From afar (I'm in NC), the O'Rourke candidacy looked great to me overall. I was on-board with just about every approach to every issue he raised. As a potential VP pick for Harris or Warren, I think O'Rourke could be great. That he came so close to beating Cruz shows that he has widespread appeal.
But before any of these three candidates vie for the office of the President (or, perhaps, accept a VP slot in service to another Democrat), I think it's worth learning some lessons from the O'Rourke loss in TX, along with Abrams' loss in Georgia and many others (e.g. - my local Congressional race where DD Adams lost to Virginia Foxx).
All three of the losing candidates I mention above had endorsed a so-called "Assault Weapons Ban" as part of their platform. For reasons that have been hashed-out over and over again at length here in GD as well as our Gun Control & RKBA forum, AWB's are losing issues for Democrats. To summarize, for one, "Assault Weapons" are used in a tiny proportion of crimes. For another, AWB's violate both the letter and the spirit of the Second Amendment. Thirdly, AR-15's and similar rifles have been the most popular long guns sold in America for DECADES now. And a fourth big reason why AWB's are a losing issue for Democrats is that a significant plurality Americans (particularly Americans in TX, GA, and rural NC) just don't want them.
I think that O'Rourke, Abrams, Harris, and Warren (etc.) would all appeal to a broader constituency if they approached the gun violence issue by attacking the violence rather than the guns. A nice contrast to the losing races I mentioned above is Jon Tester's victory in MT. Tester has never embraced an AWB as a policy. Trump came to MT four times to campaign against Tester, and still he held on. The RKBA voting bloc in MT was certainly part of this victory, while these respective blocs in TX and GA certainly went elsewhere. In Montana, the failed Repub candidate, Matt Rosendale, just could not use the gun-issue cudgel against Tester successfully.

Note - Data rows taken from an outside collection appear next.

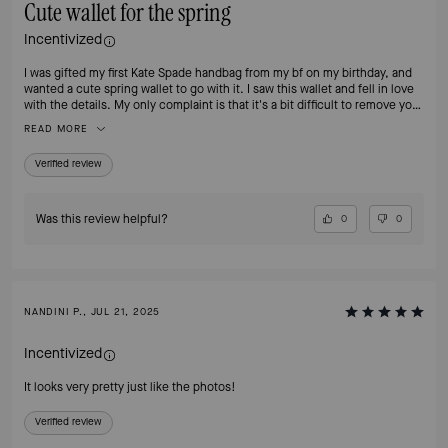
Cute wallet for the spring
Incentivized
I was gifted my first Kate Spade handbag from my bf on my birthday, and
wanted a cute spring wallet to go with it. I saw this wallet and fell in love
with the details. My only complaint is that it's a bit difficult to remove your
cards bc of the leather, but they can easily be fixed by breaking the
READ MORE
leather in. Overall, I highly recommend!
Verified review
Was this review helpful?
0
0
NANDINI P., JUL 21, 2025
Incentivized
It looks very pretty just like the photos!
Verified review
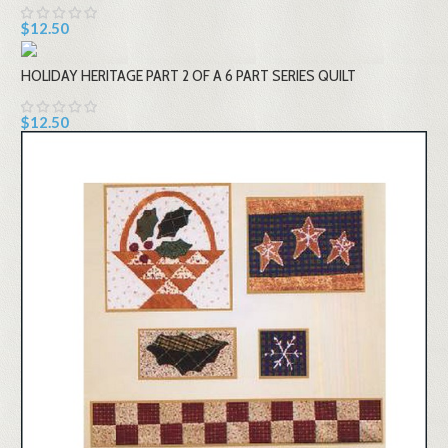
$12.50
HOLIDAY HERITAGE PART 2 OF A 6 PART SERIES QUILT
$12.50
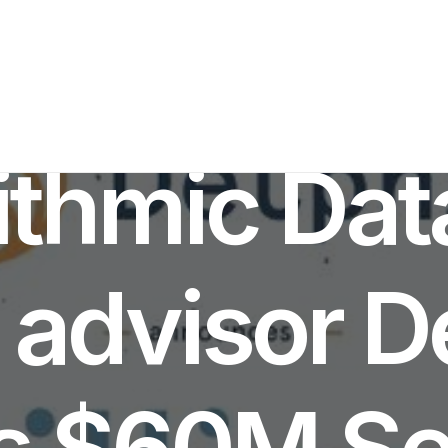
IN
INVESTMENTS NEWS
•
JUNE 10, 2022
•
8 MINUTES
ithmic Da
 advisor D
s $60M Se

The 2020 election will be all about peeling portions of many constituencies and issue-based voting blocs away from Republicans in order to assemble a winning majority across the Electoral College range. While O'Rourke, Abrams, Harris, and Warren (etc.) all have said enough to alienate the gun fiends of America, a simple "we plan to respect the Second Amendment, enforce the gun laws already on the books, and find new ways to address actual violence rather than pursuing feel-good but ultimately ineffective and unconstitutional bans on particular hardware" would do worlds of good for them in attracting a number of voters who want the Second Amendment left as-is while we address more pressing issues of health care, economic justice, women's rights, etc. In fact, I think that such an evolution is essential for O'Rourke, Abrams, Harris, Warren, and any Democrat as they step to the national stage. They can take a cue from Barack Obama, who was smart enough to mostly leave gun control alone once in office.